Lease Agreements and Assignment Agreements
On 11 May 2011, (i) the PRC Company (as lessee) and Jindao (as lessor) entered into two lease agreements (the ‘‘Jindao Lease Agreements’’) in respect of the lease of (a) land and buildings (being factory, staff quarters and office) located thereon; and (b) equipments and machineries respectively with an aggregate rent per annum of approximately HK$482,000; (ii) the PRC Company (as lessee) and Jiaguan (as lessor) entered into two lease agreements (the ‘‘Jiaguan Lease Agreements’’) in respect of the lease of (a) land and a timber trading market located thereon which is under construction; and (b) equipments and machineries respectively with an aggregate rent per annum of approximately HK$483,000; (iii) the PRC Company (as lessee) and Zhongshan New Oasis (as lessor) entered into an assets lease agreement (together with the Jindao Lease Agreements and the Jiaguan Lease Agreements, the ‘‘Lease Agreements’’) in respect of the lease of certain assets at rent per annum of approximately HK$15,000; (iv) the PRC Company (as assignee) and the Vendor (as assignor) entered into an agreement in respect of the assignment of the patent for the ‘‘curved floor panels’’ at a nominal cash consideration of RMB1; and (v) the PRC Company (as new assignee), Jindao (as assignor) and Zhongshan New Oasis (as existing assignee) entered into an agreement in respect of the assignment of the registered trademark ‘‘新綠洲’’ (New Oasis[#] ) at a nominal cash consideration of RMB1 (together with the agreement for the assignment of patent for the ‘‘curved floor panels’’, the (‘‘Assignment Agreements’’). The equipments and machineries and other assets leased under the Lease Agreements include motor vehicles, furniture and fixtures, computers and production facilities. Such equipments, machineries and other assets, together with the land and buildings leased under the Lease Agreements constitute the production plants currently being occupied and operated by Zhongshan New Oasis which is engaged in the manufacturing, processing and sale of timber products under the brandname ‘‘新綠洲’’ (New Oasis[#] ) licensed by Jindao. After Completion, Zhongshan New Oasis will cease to continue its business of manufacturing of timber products and the PRC Company will use such leased production plants and the timber trading market, the assigned patent and trademark for its business operation of the manufacturing, processing and sale of timber products.

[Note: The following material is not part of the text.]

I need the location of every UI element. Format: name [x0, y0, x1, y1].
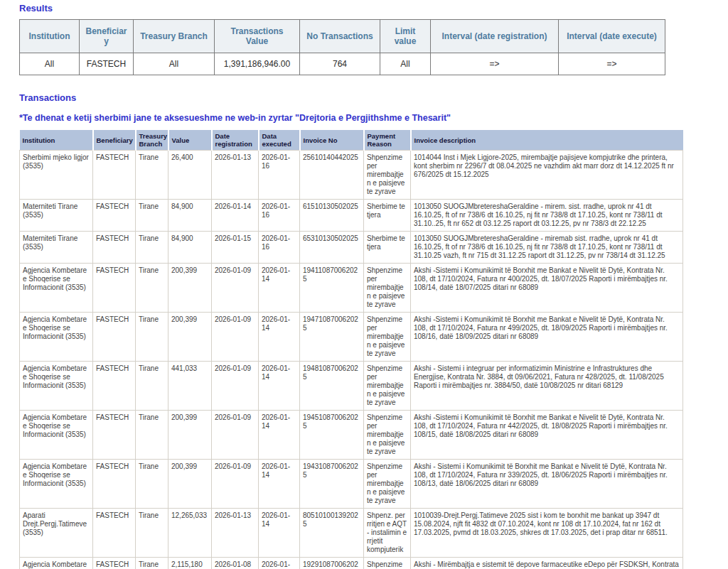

Each of the Lease Agreements has a term from 1 June 2011 to 31 March 2014, except for the lease agreement with Jiaguan in respect of the land and timber trading market which lease will become effective after the construction of the timber trading market is completed and the relevant property title certificates in respect of the properties constructed thereon are obtained. Lease term for each of the Lease Agreements can be extended continuously each time for a 3-year period by the PRC Company at its sole discretion by giving one-month notice to the relevant lessor. Pursuant to the terms of each of the Lease Agreements, the rent per annum upon the extension for another term should not exceed the existing rent per annum as stated in the respective Lease Agreements. In addition, the respective lessor does not have any termination right on the Lease Agreements which can be terminated by the PRC Company by giving one-month notice to the respective lessor.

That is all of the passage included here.